That always got me in the mood for racing. Sitting in the stands we’d survey the cars as they pulled out onto the track, and each decide on a favorite to root for. Mom was always a sucker for the blue cars, while I would pick the ones with the best paint job, or the number of my favorite Notre Dame football player. (#15 Gino Oliveri). I think Dad took a more technical approach as his cars almost always won. Maybe he had some inside information.
For weeks after our trip to Perry, I would ride my bike up and down the sidewalks in front of 20 Prospect imagining I was driving a race car. I’d tear into our gravel driveway, and lock up the coaster brakes and throw my Huffy into a sideways skid imagining I was drifting through the corners to take the checkered flag.
Driving over to Wisconsin on Saturday night 20 Prospect Jr. did not stop talking.

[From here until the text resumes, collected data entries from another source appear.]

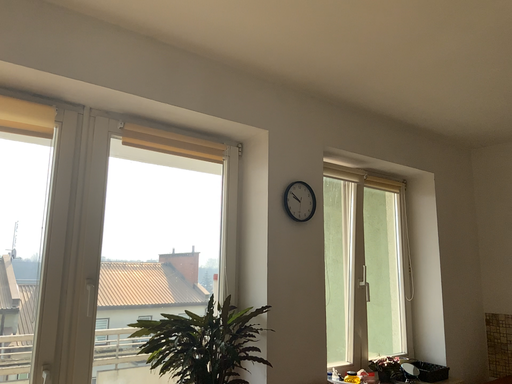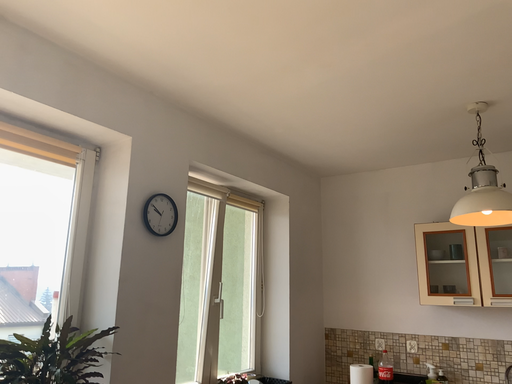 Question: Which way did the camera rotate in the video?

Choices:
 (A) rotated right
 (B) rotated left

Answer: (A) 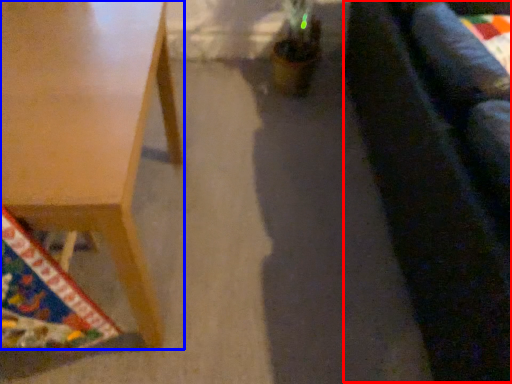 Question: Which point is closer to the camera, couch (highlighted by a red box) or table (highlighted by a blue box)?

Choices:
 (A) couch
 (B) table

Answer: (A) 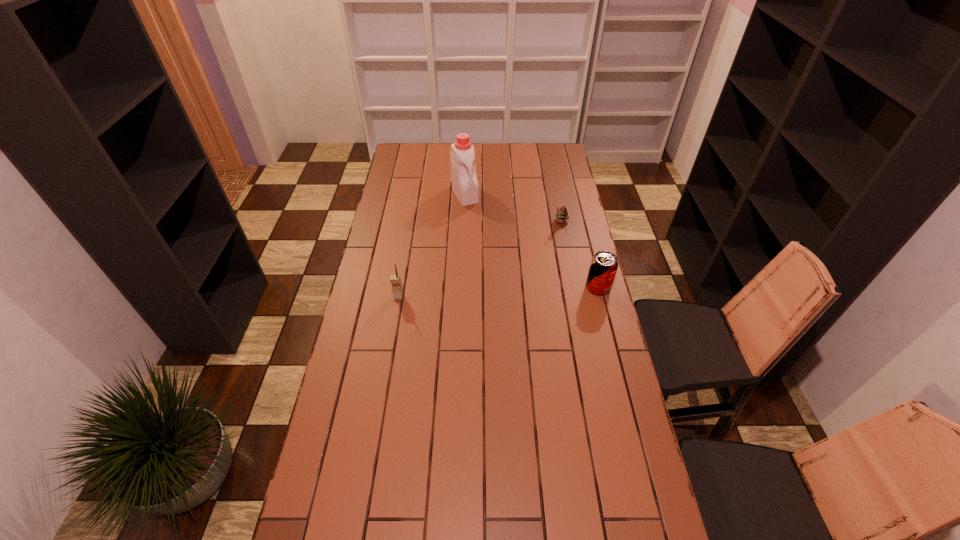 Locate an element on the screen. This screenshot has width=960, height=540. cellular telephone is located at coordinates (395, 279).

Locate an element on the screen. The image size is (960, 540). soda can is located at coordinates (604, 264).

The height and width of the screenshot is (540, 960). I want to click on the rightmost object, so click(x=604, y=264).

Find the location of a particular element. detergent is located at coordinates (465, 185).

Being the quiet one, this is always a sure sign of his excitement. It was a gorgeous evening, with bright sunshine, and not a cloud in the sky. Crossing the lift bridge into Wisconsin, the boats stood out bright against the deep blue of the river. Climbing the bluff into Wisconsin, I thought back to those drives down to Perry as a kid. When we got to the track we parked out in the grass, and took our Amana blanket, and ear muffs out of the trunk. If Dad could have been with us I’m sure his would have been “borrowed” from NiMo, with his initials written on them in black permanent marker.
Sitting in the stands on Saturday night, we looked up from the glow of the track and noticed the bright orange crescent moon descending towards the western horizon. The sprint cars roared away and we shared our popcorn, each picking a car to root for. 20 Prospect Jr. picked the best looking cars on the track, while I judiciously studied the drivers in qualifying, and choose the ones with the best times. The more things change, the more they stay the same.
The races were fun, but the season is ending, and soon our life will shift from summer into fall, and with it all the other wonderful things that autumn brings, like apples, pumpkins, and football games. Playing catch with the football in the backyard last night 20 Prospect Jr. was already asking when we can go back.
Our trips to Perry would eventually stop. At some point in my early teens, I discovered girls. A few years later they discovered me. After that, spending Saturday night with the folks lost some of it’s appeal. I’m sure in another handful of years it will for 20 Prospect Jr. as well. Then that bright orange moon will slip below the horizon for a while, only to rise again in another time and place.